Bear with me if I say that this movie and novel are an extension of the theme of 3 wonderful novels, The Magus, Steppenwolf and Zorba the Greek. Those novels explore younger men, all intellectuals, who live in their heads and cannot connect to their emotional self. In each, a mysterious figure intervenes and literally shakes up their world so dramatically they realize they are only half living, meaning they are half dead. Each is redeemed.

Death in Venice takes the dilemma of those 3 men and ages it without intervention. We see the protagonist, a successful composer, having a breakdown. Perhaps it is partially his physical health but more than that, he has become increasingly melancholy. He is only an observer, detached and slowly drowning in misery.

On advice he takes leave for his health and goes alone to Venice to a grand seaside hotel, teeming with life vividly portrayed by noisy chaotic running children, vital and energized. They are his opposites.

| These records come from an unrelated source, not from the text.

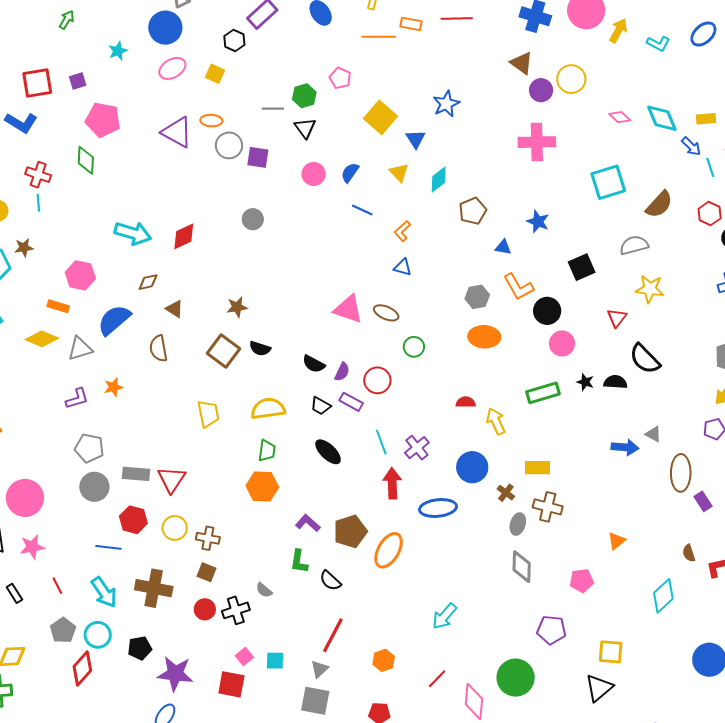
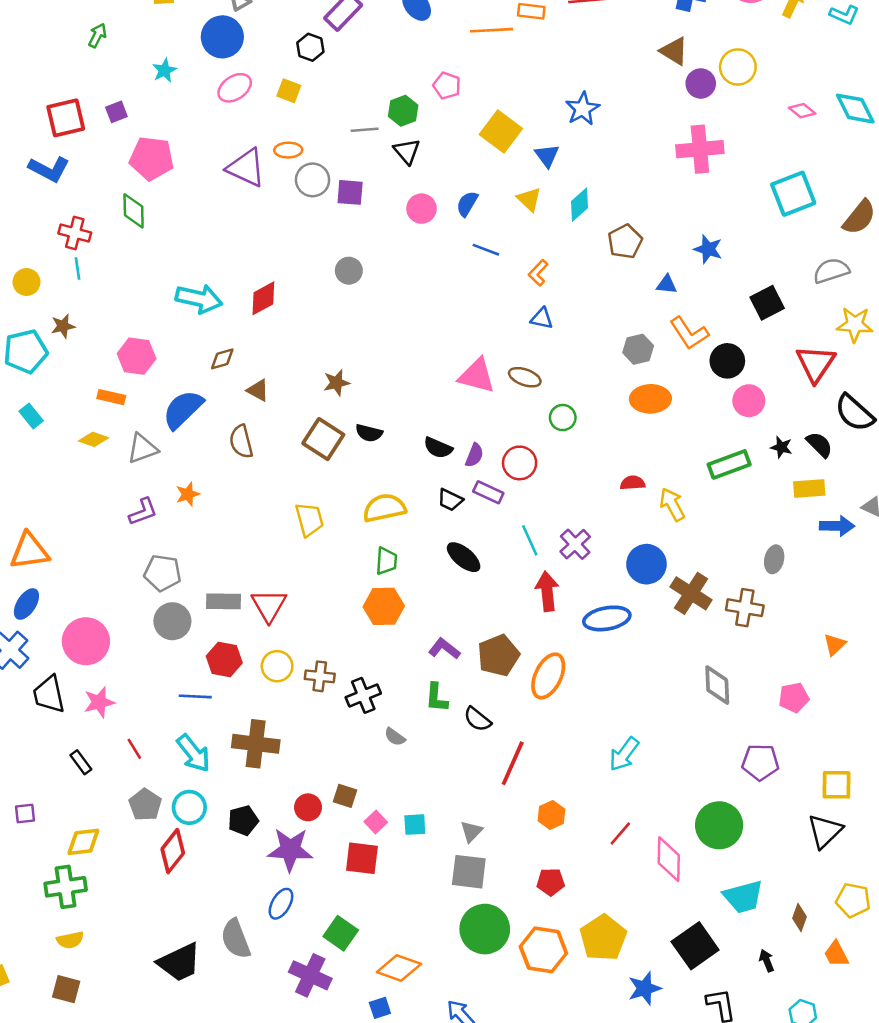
red triangle: (617, 318) -> (816, 364), size x1.6
yellow diamond: (42, 339) -> (94, 439), size x0.7
black semicircle: (615, 382) -> (819, 445), turned 45
yellow rectangle: (538, 468) -> (809, 488), moved
brown cross: (506, 493) -> (691, 593), size x1.8
gray ellipse: (518, 524) -> (774, 559), moved
brown square: (206, 572) -> (345, 796), moved
red circle: (205, 609) -> (308, 807), moved
black cross: (236, 610) -> (363, 695), moved
red line: (333, 635) -> (513, 763), moved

And as Venice descends into an epidemic of cholera, he descends into an unconscious projection of his dead, youthful self and totally succumbs to a slowly, but ever growing obsession with a magnificent young boy/man.

While the temptation is to homoeroticize this obsession, I think it is probably closer to the truth that this beautiful being is the reflection of his dead young soul that he so desperately wishes to connect with yet cannot.

The beauty of the boy enchants the viewer in contrast to our pathos for the composer, who slowly wilts away. We can metaphorically see the petals of his self wither, droop and bear down toward the earth, which calls him from his unlived life.

Complex, subtle, with a haunting score of longing by Mahler, there is no more beautiful movie.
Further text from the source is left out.